I suspect slow storage, because this shouldn't be taking ≥500ms to complete. Are you using local disks or network-attached storage? What does the latency on your indexing requests look like?

I also see a synced flush that's blocked on the translog lock. Synced flushes are triggered when a shard becomes inactive, or via the API. This shard doesn't look inactive, so I think this is coming from a client. Flushes are quite expensive, and rarely necessary - why are you triggering this? Also a synced flush is fairly pointless on an active shard since there's a good chance that it won't succeed on all shards and, even if it does, the sync marker will be wiped out on the next document that's indexed.


(Sumanth Reddy) #12

Hi David,

Sorry that i wasn't able to reply to this earlier.
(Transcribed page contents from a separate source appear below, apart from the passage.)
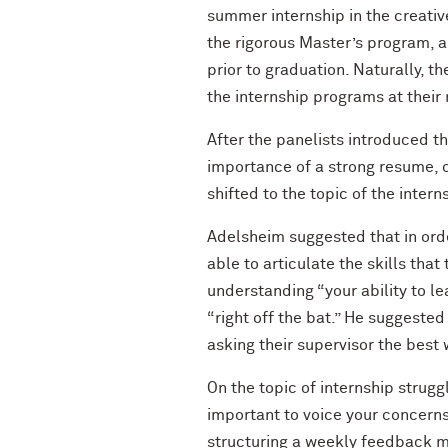
summer internship in the creativ
the rigorous Master’s program, an
prior to graduation. Naturally, t
the internship programs at their
After the panelists introduced t
importance of a strong resume, co
shifted to the topic of the inter
Adelsheim suggested that in orde
able to articulate the skills tha
understanding “your ability to l
“right off the bat.” He suggeste
asking their supervisor the best 
On the topic of internship strugg
important to voice your concerns
structuring a weekly feedback me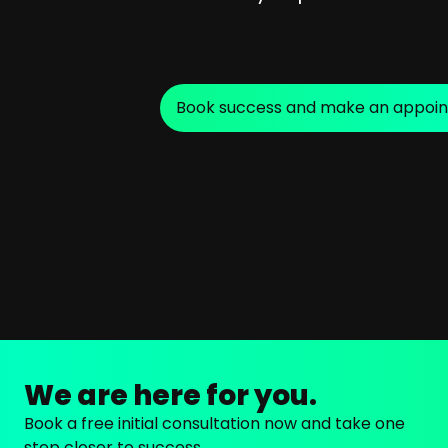
Book success and make an appoi
We are here for you.
Book a free initial consultation now and take one
step closer to success.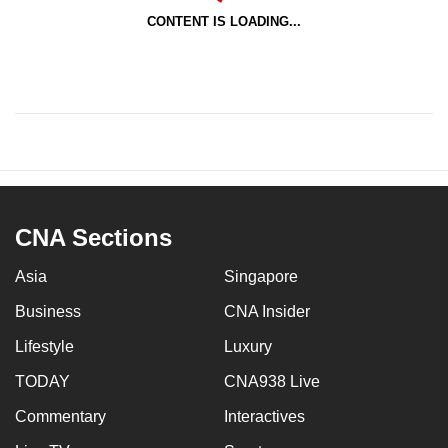
CONTENT IS LOADING...
CNA Sections
Asia
Singapore
Business
CNA Insider
Lifestyle
Luxury
TODAY
CNA938 Live
Commentary
Interactives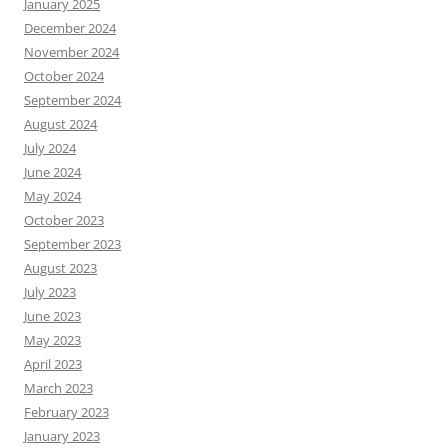
January 2025
December 2024
November 2024
October 2024
September 2024
August 2024
July 2024
June 2024
May 2024
October 2023
September 2023
August 2023
July 2023
June 2023
May 2023
April 2023
March 2023
February 2023
January 2023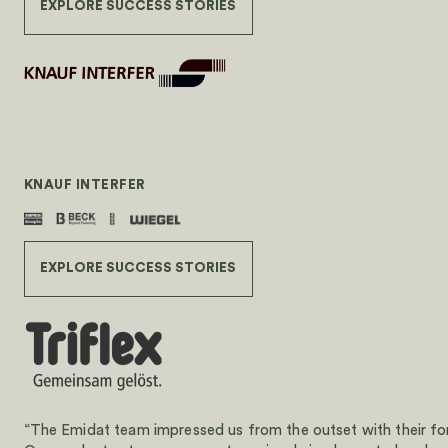
EXPLORE SUCCESS STORIES
KNAUF INTERFER
EXPLORE SUCCESS STORIES
“The Emidat team impressed us from the outset with their forw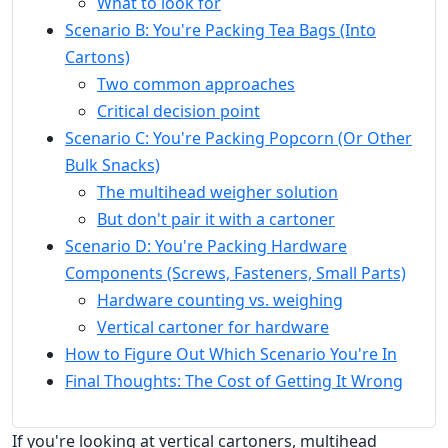
What to look for
Scenario B: You're Packing Tea Bags (Into
Cartons)
Two common approaches
Critical decision point
Scenario C: You're Packing Popcorn (Or Other
Bulk Snacks)
The multihead weigher solution
But don't pair it with a cartoner
Scenario D: You're Packing Hardware
Components (Screws, Fasteners, Small Parts)
Hardware counting vs. weighing
Vertical cartoner for hardware
How to Figure Out Which Scenario You're In
Final Thoughts: The Cost of Getting It Wrong
If you're looking at vertical cartoners, multihead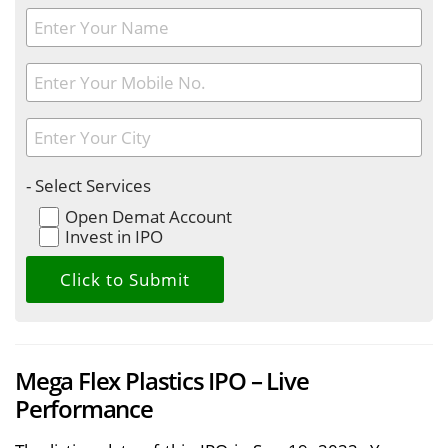
- Select Services
Open Demat Account
Invest in IPO
Mega Flex Plastics IPO – Live
Performance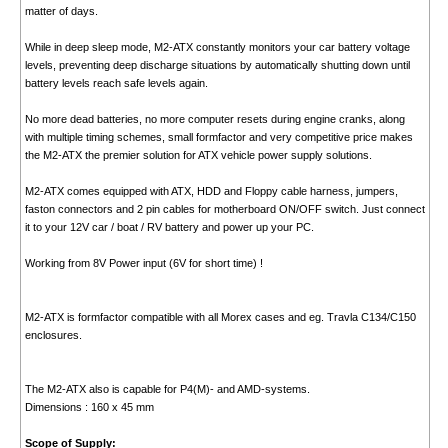
matter of days.
While in deep sleep mode, M2-ATX constantly monitors your car battery voltage
levels, preventing deep discharge situations by automatically shutting down until
battery levels reach safe levels again.
No more dead batteries, no more computer resets during engine cranks, along
with multiple timing schemes, small formfactor and very competitive price makes
the M2-ATX the premier solution for ATX vehicle power supply solutions.
M2-ATX comes equipped with ATX, HDD and Floppy cable harness, jumpers,
faston connectors and 2 pin cables for motherboard ON/OFF switch. Just connect
it to your 12V car / boat / RV battery and power up your PC.
Working from 8V Power input (6V for short time) !
M2-ATX is formfactor compatible with all Morex cases and eg. Travla C134/C150
enclosures.
The M2-ATX also is capable for P4(M)- and AMD-systems.
Dimensions : 160 x 45 mm
Scope of Supply: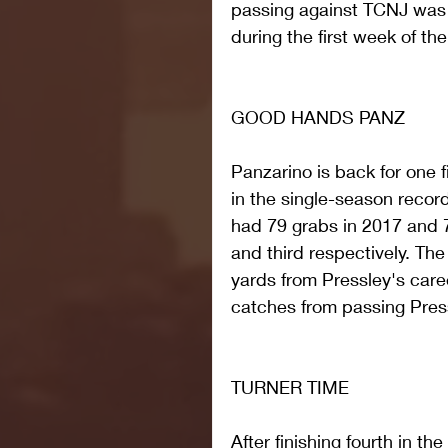
passing against TCNJ was t
during the first week of th
GOOD HANDS PANZ
Panzarino is back for one 
in the single-season recor
had 79 grabs in 2017 and 
and third respectively. The 
yards from Pressley's care
catches from passing Press
TURNER TIME
After finishing fourth in th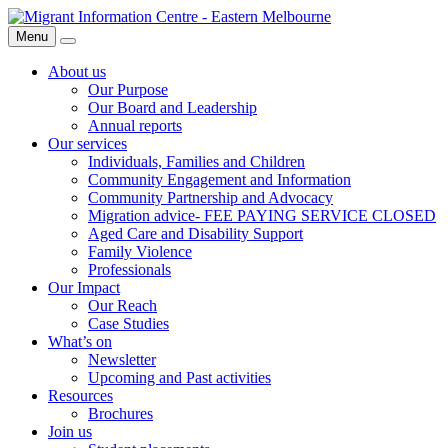
Skip
Migrant
to
Information
Menu
Search
content
Centre
About us
Our Purpose
Our Board and Leadership
Annual reports
Our services
Individuals, Families and Children
Community Engagement and Information
Community Partnership and Advocacy
Migration advice- FEE PAYING SERVICE CLOSED
Aged Care and Disability Support
Family Violence
Professionals
Our Impact
Our Reach
Case Studies
What’s on
Newsletter
Upcoming and Past activities
Resources
Brochures
Join us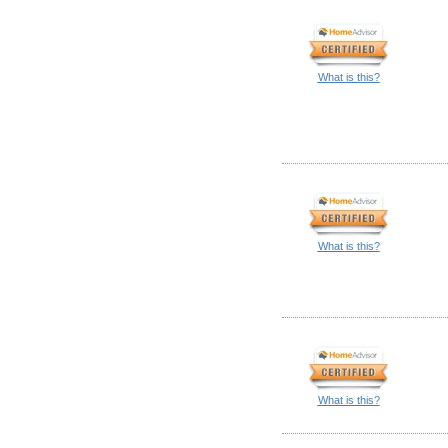
What is this?
What is this?
What is this?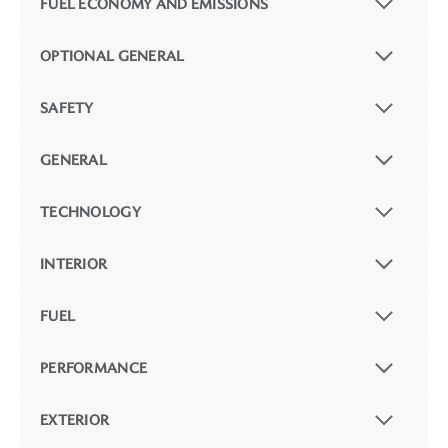
FUEL ECONOMY AND EMISSIONS
OPTIONAL GENERAL
SAFETY
GENERAL
TECHNOLOGY
INTERIOR
FUEL
PERFORMANCE
EXTERIOR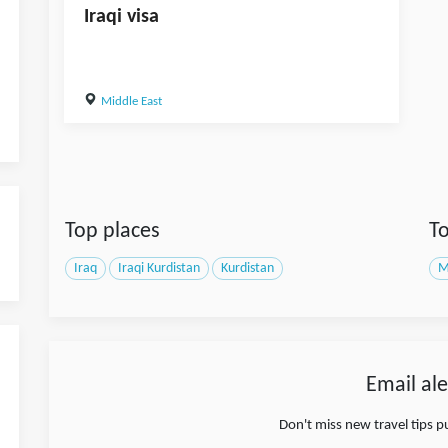
Iraqi visa
Middle East
Top places
To
Iraq
Iraqi Kurdistan
Kurdistan
M
Email ale
Don't miss new travel tips 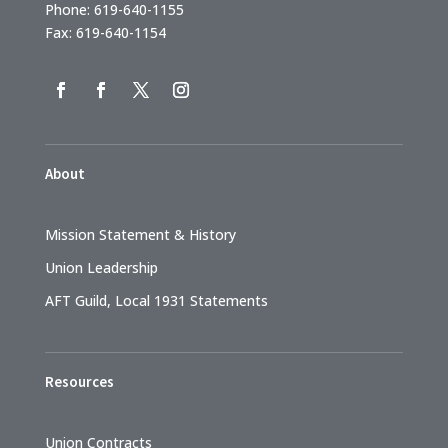
Phone: 619-640-1155
Fax: 619-640-1154
About
Mission Statement & History
Union Leadership
AFT Guild, Local 1931 Statements
Resources
Union Contracts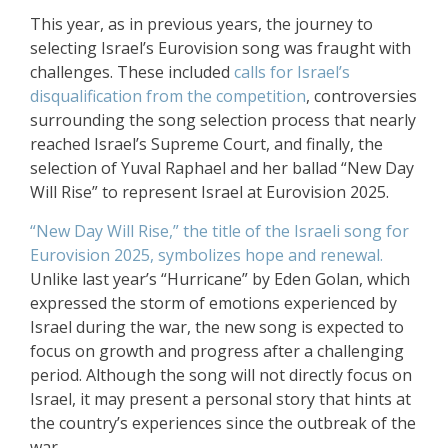
This year, as in previous years, the journey to
selecting Israel’s Eurovision song was fraught with
challenges. These included
calls for Israel’s
disqualification from the competition
, controversies
surrounding the song selection process that nearly
reached Israel’s Supreme Court, and finally, the
selection of Yuval Raphael and her ballad “New Day
Will Rise” to represent Israel at Eurovision 2025.
“New Day Will Rise,” the title of the Israeli song for
Eurovision 2025, symbolizes hope and renewal.
Unlike last year’s “Hurricane” by Eden Golan, which
expressed the storm of emotions experienced by
Israel during the war, the new song is expected to
focus on growth and progress after a challenging
period. Although the song will not directly focus on
Israel, it may present a personal story that hints at
the country’s experiences since the outbreak of the
war.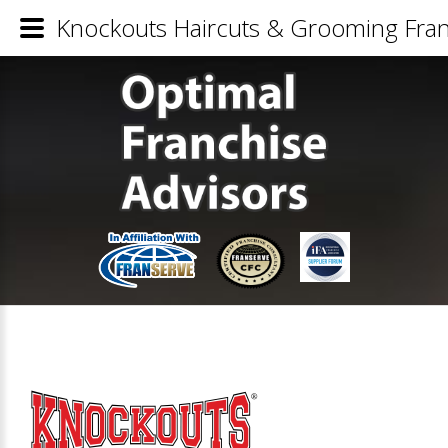
Knockouts Haircuts & Grooming Fran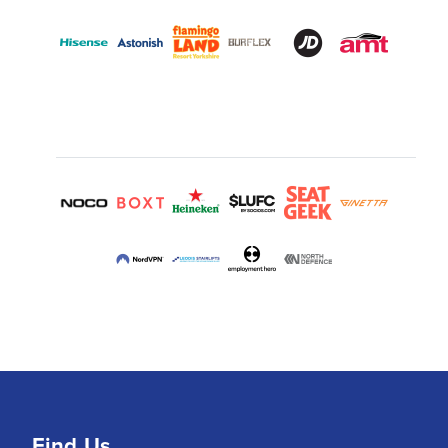
Find Us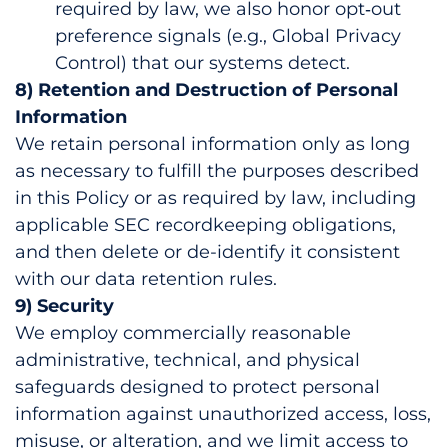
required by law, we also honor opt‑out
preference signals (e.g., Global Privacy
Control) that our systems detect.
8) Retention and Destruction of Personal
Information
We retain personal information only as long
as necessary to fulfill the purposes described
in this Policy or as required by law, including
applicable SEC recordkeeping obligations,
and then delete or de-identify it consistent
with our data retention rules.
9) Security
We employ commercially reasonable
administrative, technical, and physical
safeguards designed to protect personal
information against unauthorized access, loss,
misuse, or alteration, and we limit access to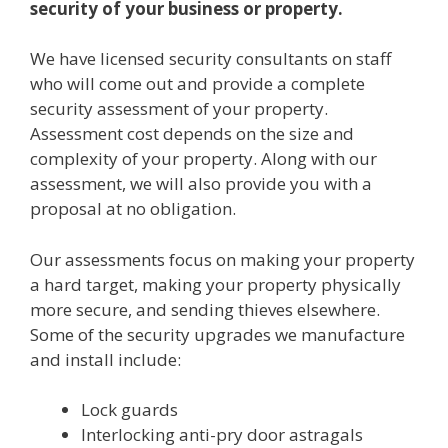
security of your business or property.
We have licensed security consultants on staff
who will come out and provide a complete
security assessment of your property.
Assessment cost depends on the size and
complexity of your property. Along with our
assessment, we will also provide you with a
proposal at no obligation.
Our assessments focus on making your property
a hard target, making your property physically
more secure, and sending thieves elsewhere.
Some of the security upgrades we manufacture
and install include:
Lock guards
Interlocking anti-pry door astragals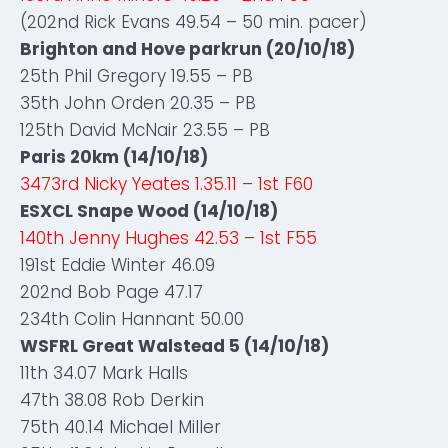
(202nd Rick Evans 49.54 – 50 min. pacer)
Brighton and Hove parkrun (20/10/18)
25th Phil Gregory 19.55 – PB
35th John Orden 20.35 – PB
125th David McNair 23.55 – PB
Paris 20km (14/10/18)
3473rd Nicky Yeates 1.35.11 – 1st F60
ESXCL Snape Wood (14/10/18)
140th Jenny Hughes 42.53 – 1st F55
191st Eddie Winter 46.09
202nd Bob Page 47.17
234th Colin Hannant 50.00
WSFRL Great Walstead 5 (14/10/18)
11th 34.07 Mark Halls
47th 38.08 Rob Derkin
75th 40.14 Michael Miller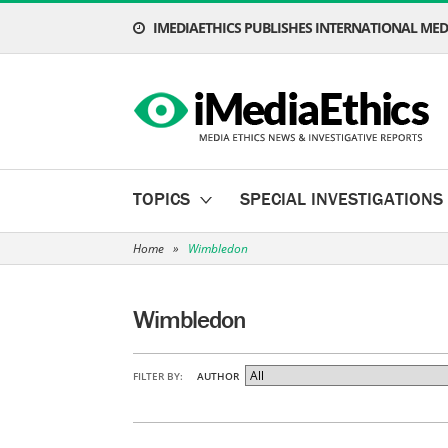
IMEDIAETHICS PUBLISHES INTERNATIONAL MEDI
TOPICS
SPECIAL INVESTIGATIONS
Home
»
Wimbledon
Wimbledon
FILTER BY:
AUTHOR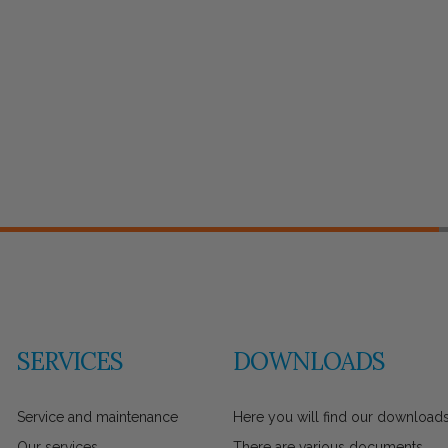
SERVICES
DOWNLOADS
Service and maintenance
Here you will find our downloads
Our services
There are various documents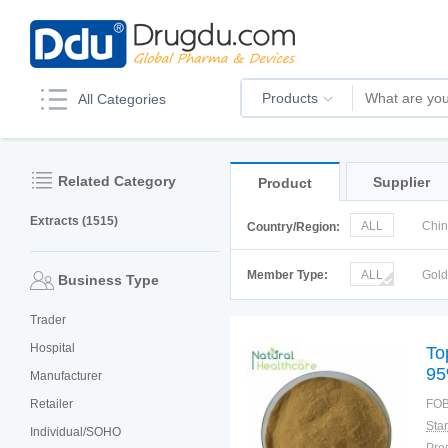
Products
All Categories
Related Category
Supplier
Product
Extracts (1515)
ALL
Chi
Country/Region:
Italy
Kor
Member Type:
ALL
Gol
Business Type
Trader
Hospital
To
95
Manufacturer
Retailer
FOB
Individual/SOHO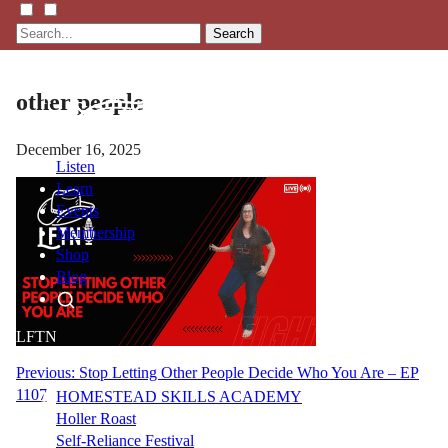
Search
other people
December 16, 2025
Listen
Learn
Events
Membership
Shop
Blog
LFTN
NETWORK
Post
Previous:
Stop Letting Other People Decide Who You Are – EP
1107
HOMESTEAD SKILLS ACADEMY
navigation
Holler Roast
Self-Reliance Festival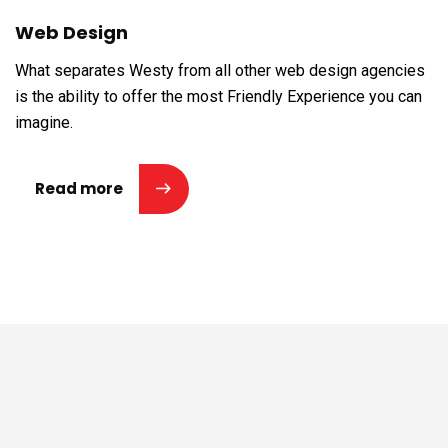
Web Design
What separates Westy from all other web design agencies
is the ability to offer the most Friendly Experience you can
imagine.
Read more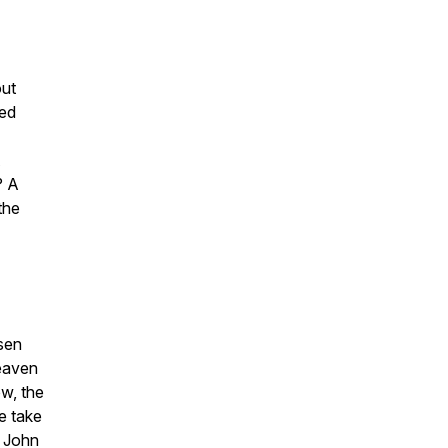
out
eed
? A
 the
sen
heaven
ow, the
e take
l John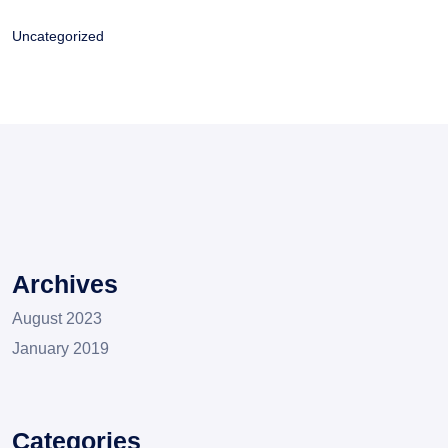
Uncategorized
Archives
August 2023
January 2019
Categories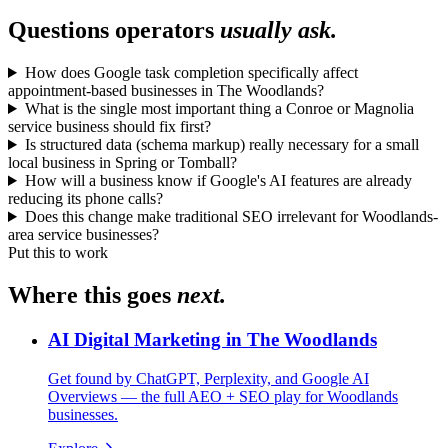
Questions operators
usually ask.
How does Google task completion specifically affect
appointment-based businesses in The Woodlands?
What is the single most important thing a Conroe or Magnolia
service business should fix first?
Is structured data (schema markup) really necessary for a small
local business in Spring or Tomball?
How will a business know if Google's AI features are already
reducing its phone calls?
Does this change make traditional SEO irrelevant for Woodlands-
area service businesses?
Put this to work
Where this goes
next.
AI Digital Marketing in The Woodlands
Get found by ChatGPT, Perplexity, and Google AI
Overviews — the full AEO + SEO play for Woodlands
businesses.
We didn't initiate any synced flush.

You were right. We are using the NFS storage for our backends and probably the reason why some threads might have got stuck. We found that the Elasticsearch node container itself is getting stuck in that hosts and had to reboot VM's.

I'm marking your above reply as solution since it helped us figure out exactly which node has the issue.

Thank you. You were extremely helpful with proper diagnosis and timely replies.